■ **Saved data entries**:
------------------------------------------------------------
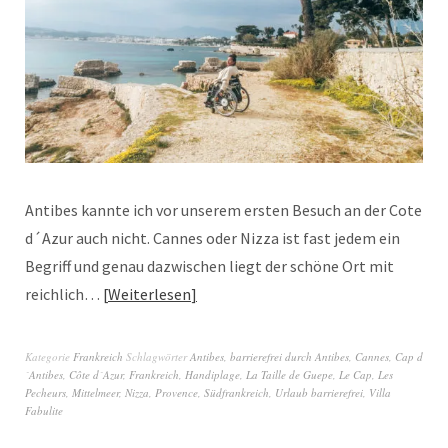
Antibes kannte ich vor unserem ersten Besuch an der Cote
d´Azur auch nicht. Cannes oder Nizza ist fast jedem ein
Begriff und genau dazwischen liegt der schöne Ort mit
reichlich…
Weiterlesen
Kategorie
Frankreich
Schlagwörter
Antibes
,
barrierefrei durch Antibes
,
Cannes
,
Cap d
´Antibes
,
Côte d´Azur
,
Frankreich
,
Handiplage
,
La Taille de Guepe
,
Le Cap
,
Les
Pecheurs
,
Mittelmeer
,
Nizza
,
Provence
,
Südfrankreich
,
Urlaub barrierefrei
,
Villa
Fabulite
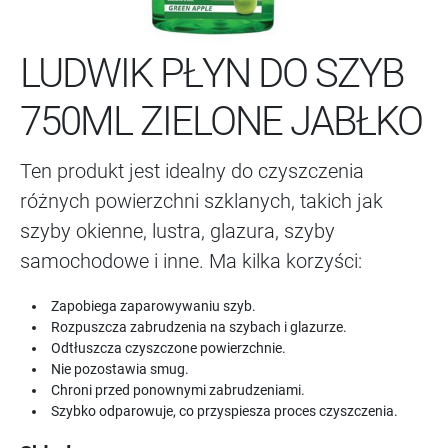
LUDWIK PŁYN DO SZYB
750ML ZIELONE JABŁKO
Ten produkt jest idealny do czyszczenia
różnych powierzchni szklanych, takich jak
szyby okienne, lustra, glazura, szyby
samochodowe i inne. Ma kilka korzyści:
Zapobiega zaparowywaniu szyb.
Rozpuszcza zabrudzenia na szybach i glazurze.
Odtłuszcza czyszczone powierzchnie.
Nie pozostawia smug.
Chroni przed ponownymi zabrudzeniami.
Szybko odparowuje, co przyspiesza proces czyszczenia.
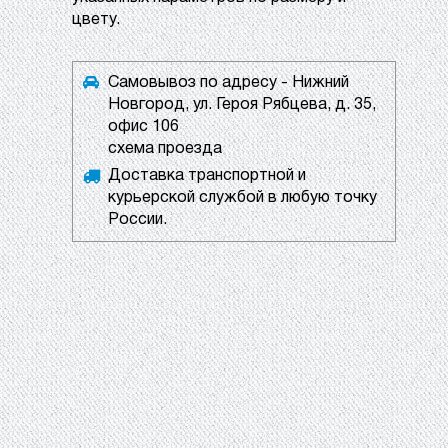
цвету.
Самовывоз по адресу - Нижний
Новгород, ул. Героя Рябцева, д. 35,
офис 106
схема проезда
Доставка транспортной и
курьерской службой в любую точку
России.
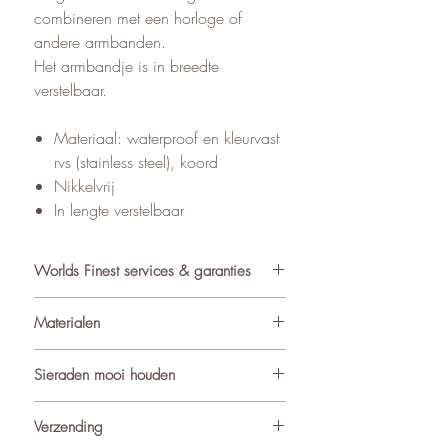
combineren met een horloge of
andere armbanden.
Het armbandje is in breedte
verstelbaar.
Materiaal: waterproof en kleurvast
rvs (stainless steel), koord
Nikkelvrij
In lengte verstelbaar
Worlds Finest services & garanties
✓ Atelier in Muiden NL
Materialen
✓ Gratis verzending va €75
✓ Verzending binnen 24-48 uur
De sieraden van World’s Finest
Sieraden mooi houden
✓ Retourneren binnen 14 dagen
worden met zorg samengesteld uit
✓ 3 maanden garantie
ondermeer natuurlijke materialen
Om de kwaliteit en uitstraling van je
Verzending
★ Klantbeoordeling o.b.v. reviews:
zoals edelstenen (waaronder
sieraden te behouden, adviseren we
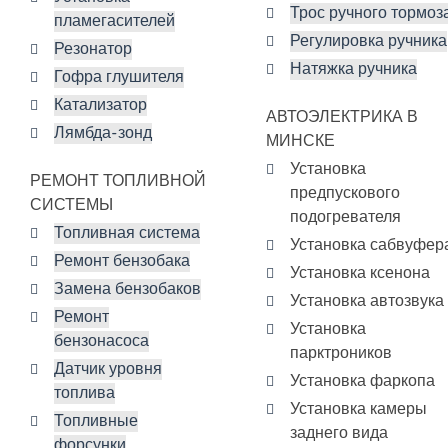
Трос ручного тормоз
пламегасителей
Регулировка ручника
Резонатор
Натяжка ручника
Гофра глушителя
Катализатор
АВТОЭЛЕКТРИКА В
Лямбда-зонд
МИНСКЕ
Установка
РЕМОНТ ТОПЛИВНОЙ
предпускового
СИСТЕМЫ
подогревателя
Топливная система
Установка сабвуфер
Ремонт бензобака
Установка ксенона
Замена бензобаков
Установка автозвука
Ремонт
Установка
бензонасоса
парктроников
Датчик уровня
Установка фаркопа
топлива
Установка камеры
Топливные
заднего вида
форсунки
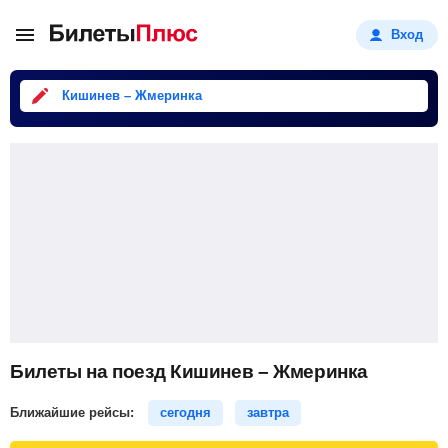
Вход
Кишинев – Жмеринка
Билеты на поезд Кишинев – Жмеринка
Ближайшие рейсы:
сегодня
завтра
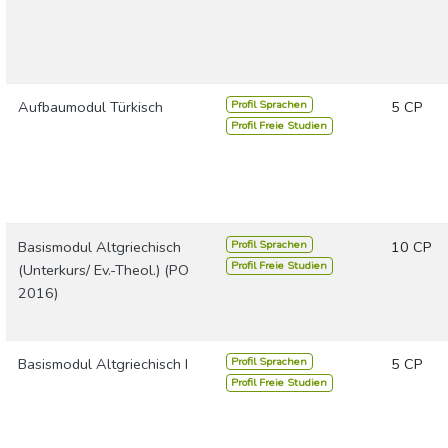
Profil Sprachen
Aufbaumodul Türkisch
5 CP
Profil Freie Studien
Profil Sprachen
Basismodul Altgriechisch
10 CP
Profil Freie Studien
(Unterkurs/ Ev.-Theol.) (PO
2016)
Profil Sprachen
Basismodul Altgriechisch I
5 CP
Profil Freie Studien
------------------------------------------------------------
■ **Task details**: Copy each line above that has the word "Кишинев".

■ **Finished exercise**:
Кишинев – Жмеринка
Билеты на поезд Кишинев – Жмеринка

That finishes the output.